The Story of Mr. Timothy Brown and…2 more
Mr. Timothy Ray Brown, known in the scientific world as the “Berlin Patient”, had been living with HIV. When a life-threatening opportunistic infection caused by the said virus, Acute Myeloid Leukemia (AML) struck him, his doctors were prompted to perform Bone Marrow Transplant to cure the blood cancer and save his life. However, the AML relapsed after a few months resulting to another BMT for the patient. Luckily for Mr. Brown, the painful experiences from the complex procedures he underwent to gain cure from AML proved even better for him. It defeated not only his cancer but also his HIV/AIDS.
It has been 12 years since the story of the American-born, who has stopped taking his anti-retroviral drugs after recovering from his BMT Procedure, rang loudly in the health community and across the globe for being the first man to have been officially “cured” from HIV.
Now, after long years of silence on HIV/AIDS cure-related news, it seems that 2019 ushers new hope for people living with HIV and everyone in-fear of the virus.

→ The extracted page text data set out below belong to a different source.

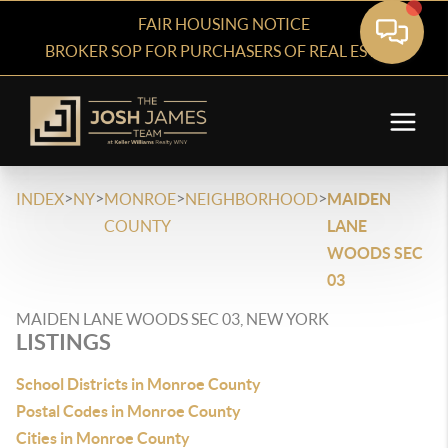
FAIR HOUSING NOTICE
BROKER SOP FOR PURCHASERS OF REAL ESTATE
>
>
>
>
INDEX
NY
MONROE
NEIGHBORHOOD
MAIDEN
COUNTY
LANE
WOODS SEC
03
MAIDEN LANE WOODS SEC 03, NEW YORK
LISTINGS
School Districts in Monroe County
Postal Codes in Monroe County
Cities in Monroe County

In a recent science conference in Seattle, USA, scientists announced that another possible cure may have been achieved in another HIV positive individual. From the likes of the first appellation, they call him the “London Patient”. Still unknown or anonymous, this person has ben declared to have no traces of HIV in his body for 18 months since his first and last Bone Marrow Transplant. BMT was done because he developed Hodgkins Lymphoma, another form of blood cancer.
Despite the hesitation of others to fully declare him cured given the relatively short duration, clinical studies prove that it only takes weeks for HIV to come back after a person stops his/her anti-HIV drugs – leading many to hope high for the future of HIV cure.
But, the “London Patient” isn’t the last buzz of the matter, as other media outlets are leaking about another patient who underwent the same procedure and now also has no HIV traces in his blood. This news however is still hovering around waiting for further updates, as it’s only been 4 months since he last took his anti-HIV meds.
The History of HIV
The Human Immune Deficiency Virus (HIV) as a dreaded virus may seem like a late human discovery, appearing in the limelight only in the later half of the 20th century – 1959 to be exact – as the year it was first known to infect a man in the Democratic Republic of Congo, Africa.
In the 2010 Progress Report of the World Health Organization (WHO) about HIV/AIDS, around 35 M people are infected with the immune system-targeting virus. This heavily stigmatized virus was discovered by scientists to have mutated from a different strain (Simian Immunodeficieny Virus) found in a subspecies of chimpanzees native to west equatorial Africa. Man acquired it through exposure to their blood from hunting.
In 1981, the first case of the full-blown Acquired Immune Deficiency Syndrome (AIDS) was documented and discovered to be blood-borne and sexually transmitted. From the trend of being common among young gay men and needle-using drug abusers, it was first named “Gay-related Immune Deficiency Cancer or simply Gay Cancer” but was later changed.
By 1983, the WHO, seeing the cases rise rapidly across continents and countries declared HIV/AIDS an epidemic. This was followed by a clinical trial of the first drug administered to HIV/AIDS infected individuals in 1986 that proved the drug Azidothymidine (AZT) was effective in reducing either death or the rise of opportunistic infections among the HIV-infected people. Despite this, by 1995, the disease has gained momentum as the leading cause of death for Americans at the age of 25 to 44 years old.
In addition, according to statistics, 97% of people now living with HIV come from poor to low-income countries specifically the Sub-Saharan Africa where universal coverage is still far from target. Progress has been made but there is more to be done.
The Current Progress in Treatment
Many countries, international organizations, governments and even private entities in the battle against a rapid spreading virus have made progress. But there is more to know and discover about the enemy cum invader. Before the story of the “Berlin and London patients”, hope for a cure among the general public had been cloudy that fear and social stigma made it even more difficult to reach everyone. With infection rates growing faster than diagnosis and administration of treatment, a global health emergency is definitely called for.
However, development in spreading awareness, control and treatment is ongoing. Understanding the virus is paramount. And scientists are definitely trying their best to understand the virus and how it could possibly mutate further in the future.
According to experts, the secret to fighting AIDS is in stopping the replication of the virus within a person’s body. The HIV virus does not invade everywhere upon entry in the bloodstream. Just like a lock and key, it can only infect if it can get inside a specific cell called CD4 T cells. These are responsible for proper immune system functioning. If invaded and their insides altered, they can no longer function the way they should.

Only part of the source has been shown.